Permacrisis year leaves tech workers distracted and careless

Tech workers are nearly twice as likely as those in other industries to find distractions make it hard to care about their jobs, and are more than three times as likely to do the bare minimum around security, according to new research.

The data emerged in security and privacy company 1Password’s annual State of Access Report, Distraction on overdrive: Security in a time of permacrisis, based on a survey of 2,000 North American workers. The report explores employees' sentiments and behaviours around cybersecurity and other critical aspects of modern work amid persistent global crises this year, coined 'permacrisis.' 

The findings reveal that sustained burnout, now paired with high levels of distraction, has critical implications for workplace security.

"While we hope the worst of the pandemic is behind us, world events continue to unsettle and distract employees. Mishaps are inevitable – it's not a case of if world distractions will make employees more vulnerable to human error, it's a matter of when," says Jeff Shiner, CEO of 1Password. 

"That's why it's vital that businesses take security off people's plates by implementing seamless systems that eliminate the need for human action. The easier we can make security, the less it will become yet another distraction. It's a win-win for employees and companies."

Workers have faced what can feel like an avalanche of crises and concerns over the past year, say 1Password.
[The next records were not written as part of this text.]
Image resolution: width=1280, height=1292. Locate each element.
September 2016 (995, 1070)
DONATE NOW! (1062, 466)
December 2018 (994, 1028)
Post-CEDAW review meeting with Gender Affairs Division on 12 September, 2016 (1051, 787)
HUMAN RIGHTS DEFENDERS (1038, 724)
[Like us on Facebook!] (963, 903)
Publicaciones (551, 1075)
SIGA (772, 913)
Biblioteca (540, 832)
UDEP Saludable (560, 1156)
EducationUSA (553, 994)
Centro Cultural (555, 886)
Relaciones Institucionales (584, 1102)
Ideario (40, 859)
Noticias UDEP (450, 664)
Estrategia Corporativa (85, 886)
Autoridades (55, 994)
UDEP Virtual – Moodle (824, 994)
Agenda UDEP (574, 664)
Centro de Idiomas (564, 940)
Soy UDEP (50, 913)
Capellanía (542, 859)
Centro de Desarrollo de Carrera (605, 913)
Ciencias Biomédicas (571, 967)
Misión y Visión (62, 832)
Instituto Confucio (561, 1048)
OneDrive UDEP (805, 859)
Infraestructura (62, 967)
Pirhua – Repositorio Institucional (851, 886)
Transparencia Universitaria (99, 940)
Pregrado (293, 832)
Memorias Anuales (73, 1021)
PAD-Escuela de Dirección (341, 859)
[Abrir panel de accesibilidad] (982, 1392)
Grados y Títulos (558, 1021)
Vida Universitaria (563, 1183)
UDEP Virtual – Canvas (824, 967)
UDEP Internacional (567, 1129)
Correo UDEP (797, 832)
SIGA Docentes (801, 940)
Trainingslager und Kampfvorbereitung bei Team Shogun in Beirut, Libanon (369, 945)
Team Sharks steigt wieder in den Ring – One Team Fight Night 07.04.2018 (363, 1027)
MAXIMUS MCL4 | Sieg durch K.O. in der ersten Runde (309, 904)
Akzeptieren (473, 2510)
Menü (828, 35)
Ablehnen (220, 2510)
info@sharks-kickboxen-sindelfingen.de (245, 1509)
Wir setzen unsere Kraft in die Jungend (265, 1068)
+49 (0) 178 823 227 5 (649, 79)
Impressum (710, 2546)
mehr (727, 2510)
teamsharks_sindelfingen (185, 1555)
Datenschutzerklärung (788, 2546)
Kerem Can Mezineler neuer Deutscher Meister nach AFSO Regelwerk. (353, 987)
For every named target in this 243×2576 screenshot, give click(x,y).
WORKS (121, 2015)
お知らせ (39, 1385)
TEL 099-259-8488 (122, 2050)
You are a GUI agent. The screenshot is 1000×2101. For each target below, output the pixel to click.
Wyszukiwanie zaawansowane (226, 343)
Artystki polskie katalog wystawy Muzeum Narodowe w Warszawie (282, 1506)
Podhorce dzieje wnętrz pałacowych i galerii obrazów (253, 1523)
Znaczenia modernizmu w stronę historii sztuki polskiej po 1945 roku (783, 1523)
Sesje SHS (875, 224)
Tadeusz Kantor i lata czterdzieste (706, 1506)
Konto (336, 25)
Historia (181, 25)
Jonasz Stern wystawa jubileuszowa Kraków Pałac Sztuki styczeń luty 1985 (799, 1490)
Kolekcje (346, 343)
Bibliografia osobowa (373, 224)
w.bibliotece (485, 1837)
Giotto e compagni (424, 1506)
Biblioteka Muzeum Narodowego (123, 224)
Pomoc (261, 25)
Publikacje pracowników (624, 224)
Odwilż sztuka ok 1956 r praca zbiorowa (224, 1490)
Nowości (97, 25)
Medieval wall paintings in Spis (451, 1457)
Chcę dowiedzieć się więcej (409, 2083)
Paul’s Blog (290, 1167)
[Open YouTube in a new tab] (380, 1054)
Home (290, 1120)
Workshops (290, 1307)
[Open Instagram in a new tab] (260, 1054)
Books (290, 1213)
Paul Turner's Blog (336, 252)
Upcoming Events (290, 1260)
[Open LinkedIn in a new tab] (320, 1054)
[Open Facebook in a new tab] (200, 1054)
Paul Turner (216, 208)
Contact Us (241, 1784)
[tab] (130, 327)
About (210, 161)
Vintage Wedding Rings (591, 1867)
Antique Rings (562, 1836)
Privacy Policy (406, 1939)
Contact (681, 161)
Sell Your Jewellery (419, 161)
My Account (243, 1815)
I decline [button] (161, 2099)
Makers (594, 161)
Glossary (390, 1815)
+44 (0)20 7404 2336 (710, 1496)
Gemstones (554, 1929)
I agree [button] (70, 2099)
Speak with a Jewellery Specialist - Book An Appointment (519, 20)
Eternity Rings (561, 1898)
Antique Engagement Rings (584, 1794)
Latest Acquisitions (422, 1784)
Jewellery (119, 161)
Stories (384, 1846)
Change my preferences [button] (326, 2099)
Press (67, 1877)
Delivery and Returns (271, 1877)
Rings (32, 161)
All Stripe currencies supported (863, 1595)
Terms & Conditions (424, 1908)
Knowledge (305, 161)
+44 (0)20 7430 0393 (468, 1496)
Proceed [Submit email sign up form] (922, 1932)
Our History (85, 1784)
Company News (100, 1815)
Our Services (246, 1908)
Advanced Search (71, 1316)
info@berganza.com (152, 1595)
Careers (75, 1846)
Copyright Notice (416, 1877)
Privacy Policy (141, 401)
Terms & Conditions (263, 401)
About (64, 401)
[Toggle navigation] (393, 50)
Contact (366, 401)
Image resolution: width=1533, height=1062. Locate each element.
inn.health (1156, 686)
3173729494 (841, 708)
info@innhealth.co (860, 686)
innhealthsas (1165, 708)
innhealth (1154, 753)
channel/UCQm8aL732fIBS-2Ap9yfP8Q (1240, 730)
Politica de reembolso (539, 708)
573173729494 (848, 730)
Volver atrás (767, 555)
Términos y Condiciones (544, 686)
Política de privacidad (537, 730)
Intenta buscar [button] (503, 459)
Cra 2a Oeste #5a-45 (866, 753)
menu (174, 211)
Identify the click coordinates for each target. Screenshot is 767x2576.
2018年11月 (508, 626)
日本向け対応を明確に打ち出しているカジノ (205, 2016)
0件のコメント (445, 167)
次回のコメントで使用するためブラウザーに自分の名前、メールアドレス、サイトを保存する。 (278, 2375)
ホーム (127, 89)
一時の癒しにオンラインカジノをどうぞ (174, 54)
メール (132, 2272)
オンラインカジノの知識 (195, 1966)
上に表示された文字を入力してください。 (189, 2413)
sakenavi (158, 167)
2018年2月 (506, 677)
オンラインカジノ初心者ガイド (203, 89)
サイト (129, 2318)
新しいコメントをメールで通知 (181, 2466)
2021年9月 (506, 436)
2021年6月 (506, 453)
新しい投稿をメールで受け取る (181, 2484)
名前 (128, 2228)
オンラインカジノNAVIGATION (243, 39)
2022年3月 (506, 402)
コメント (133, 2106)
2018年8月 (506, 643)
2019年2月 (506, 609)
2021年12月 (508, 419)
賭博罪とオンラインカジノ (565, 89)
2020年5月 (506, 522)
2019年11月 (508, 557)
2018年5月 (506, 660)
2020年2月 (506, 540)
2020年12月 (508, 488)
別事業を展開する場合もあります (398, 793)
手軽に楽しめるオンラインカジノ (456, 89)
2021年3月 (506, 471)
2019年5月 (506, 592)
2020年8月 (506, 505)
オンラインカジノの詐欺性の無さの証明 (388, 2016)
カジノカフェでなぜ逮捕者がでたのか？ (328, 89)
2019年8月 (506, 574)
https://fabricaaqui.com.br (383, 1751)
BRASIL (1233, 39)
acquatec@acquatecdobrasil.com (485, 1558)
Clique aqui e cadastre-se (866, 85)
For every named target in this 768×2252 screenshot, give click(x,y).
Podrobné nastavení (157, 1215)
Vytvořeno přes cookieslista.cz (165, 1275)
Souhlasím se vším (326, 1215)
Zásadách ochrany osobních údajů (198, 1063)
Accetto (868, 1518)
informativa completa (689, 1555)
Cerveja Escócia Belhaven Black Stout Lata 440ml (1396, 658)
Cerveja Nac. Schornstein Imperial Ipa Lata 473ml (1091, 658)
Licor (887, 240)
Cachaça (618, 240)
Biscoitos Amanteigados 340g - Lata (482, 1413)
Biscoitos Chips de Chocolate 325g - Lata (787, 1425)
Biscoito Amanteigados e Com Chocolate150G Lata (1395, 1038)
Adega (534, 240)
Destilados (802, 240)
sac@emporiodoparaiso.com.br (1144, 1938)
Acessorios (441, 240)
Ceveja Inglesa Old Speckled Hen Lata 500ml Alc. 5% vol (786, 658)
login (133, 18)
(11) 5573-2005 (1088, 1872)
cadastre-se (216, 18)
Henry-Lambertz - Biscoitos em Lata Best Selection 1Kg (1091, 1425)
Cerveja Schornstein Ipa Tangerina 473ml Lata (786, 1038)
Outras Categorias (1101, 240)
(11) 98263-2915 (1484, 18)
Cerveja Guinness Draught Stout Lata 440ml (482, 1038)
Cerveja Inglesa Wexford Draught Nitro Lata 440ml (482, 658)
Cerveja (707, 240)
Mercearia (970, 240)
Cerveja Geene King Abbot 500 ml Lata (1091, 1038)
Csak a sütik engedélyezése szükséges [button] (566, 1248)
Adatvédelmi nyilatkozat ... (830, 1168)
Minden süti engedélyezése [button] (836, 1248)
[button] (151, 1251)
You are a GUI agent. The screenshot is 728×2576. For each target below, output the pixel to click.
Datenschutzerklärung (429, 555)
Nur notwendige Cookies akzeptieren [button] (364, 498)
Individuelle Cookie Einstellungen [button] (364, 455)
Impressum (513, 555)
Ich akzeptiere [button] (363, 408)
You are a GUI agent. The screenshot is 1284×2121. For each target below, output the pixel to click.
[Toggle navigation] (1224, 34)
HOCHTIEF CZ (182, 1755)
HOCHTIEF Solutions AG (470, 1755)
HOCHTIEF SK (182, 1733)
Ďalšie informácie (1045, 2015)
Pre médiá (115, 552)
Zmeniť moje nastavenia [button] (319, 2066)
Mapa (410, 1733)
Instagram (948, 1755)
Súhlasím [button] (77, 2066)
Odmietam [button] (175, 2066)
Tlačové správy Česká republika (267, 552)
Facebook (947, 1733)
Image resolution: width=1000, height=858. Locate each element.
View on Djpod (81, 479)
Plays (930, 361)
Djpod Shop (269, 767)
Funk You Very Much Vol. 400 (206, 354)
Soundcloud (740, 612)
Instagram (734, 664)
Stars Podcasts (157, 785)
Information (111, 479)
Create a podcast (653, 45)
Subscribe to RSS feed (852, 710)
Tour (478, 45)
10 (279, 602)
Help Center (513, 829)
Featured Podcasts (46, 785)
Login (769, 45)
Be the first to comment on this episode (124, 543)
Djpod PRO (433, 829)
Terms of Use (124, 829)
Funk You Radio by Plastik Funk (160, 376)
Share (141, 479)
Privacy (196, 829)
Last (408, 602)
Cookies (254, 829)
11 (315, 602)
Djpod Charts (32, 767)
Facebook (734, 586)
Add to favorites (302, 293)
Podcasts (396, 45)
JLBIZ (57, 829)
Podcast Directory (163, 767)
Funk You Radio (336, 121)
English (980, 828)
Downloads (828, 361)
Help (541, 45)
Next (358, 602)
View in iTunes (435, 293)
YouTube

From the COVID-19 pandemic to the rapid changes in the financial markets and inflation, workers conveyed a vivid picture of their distraction on overdrive, with 53 per cent related to economic or monetary concerns.

• Unprecedented stress: 4 in 5 employees (79 per cent) feel distracted on a typical work day, with 1 in 3 employees (32 per cent) saying they're the most stressed they've ever been in their lives.
• A perfect storm: Top distractions include the Covid-19 pandemic (44 per cent), recession/inflation (42 per cent), economic uncertainty (38 per cent), gas prices (34 per cent), and personal relationships (29 per cent).
• Missing motivation: More than 1 in 4 employees (26 per cent) say that distractions from world events make it hard to care about their job. This has major repercussions for enterprise security, with distracted workers more than twice as likely as others to do only the bare minimum for security at work (24 per cent vs. 10 per cent).

Despite high-profile breaches and ransomware attacks generating splashy media headlines weekly, silver linings are evident amid the chaos. Awareness of cyberthreats is increasing, and security automation and systems are making headway, counterbalancing human shortcomings around security.

• Rising awareness: 3 in 4 employees (76 per cent) are aware their individual actions have an impact on their company's overall security, and 82 per cent would care if they caused a security breach.
• Trusted tools: Nearly 9 in 10 employees (89 per cent) now use authentication products or services such as two-factor (2FA) or multi-factor authentication (MFA), biometrics, password managers and single sign-on.
• Mythbusting: complexity ≠ security: There's a misperception that if security is too easy, it's not safe. Employees are three times as likely to trust two-factor or multi-factor authentication as they are to trust single sign-on (65 per cent vs. 19%).

Notable security improvements have been made recently, but our research shows that bad security hygiene persists in the modern workplace. Poor password habits are still prevalent, and 50 per cent of employees say the biggest threat their company faces is the prospect of employees falling for scams or phishing attempts.

• Senior security snafus: Poor password hygiene is notably worse among employees at the level of director and above, with 49 per cent using personal identifiers in their passwords.
• Password reuse: Despite knowing the risks associated, 1 in 3 employees (34 per cent) reuse passwords.
• Same device, different gig: One in 10 workers (10 per cent) have used their work computers or devices for a side gig or another job – and tech workers are even worse (19 per cent) – making companies increasingly vulnerable to security risks.

Workers in the tech, IT and telecom industries reported being far more distracted than their non-tech counterparts. Tech workers are nearly twice as likely as others to say distractions make it hard to care about their jobs, and are more than three times as likely to do the bare minimum around security.

• Domino effect: Nearly half (46 per cent) of tech industry workers say that distractions from world events make it hard to care about their jobs – compared to 23 per cent of other employees in other industries.
• Distraction dependency: 39 per cent of tech industry workers say their coworkers are less productive at work because they're distracted by world events – nearly twice as much as workers in other industries (20 per cent).
• Phoning it in with workplace security: 36 per cent of tech industry workers say they only do the bare minimum when it comes to security at work – compared to 11 per cent of employees in other industries.

"Every crisis creates an opportunity for criminals to exploit victims via social engineering as they take advantage of psychological weaknesses,” says Troy Hunt, Strategic Advisor at 1Password and founder of Have I Been Pwned. “Many of the traditional human vulnerabilities are at greater risk in a time of permacrisis; curiosity, the power of authority figures, manufactured urgency, greed and other weaknesses will continue to be used to the attackers' advantage. 

“As the level of sophistication increases, even the most tech-savvy of us can fall victim to a well-crafted attack, and it's our job in the industry to build more resilient systems and tools."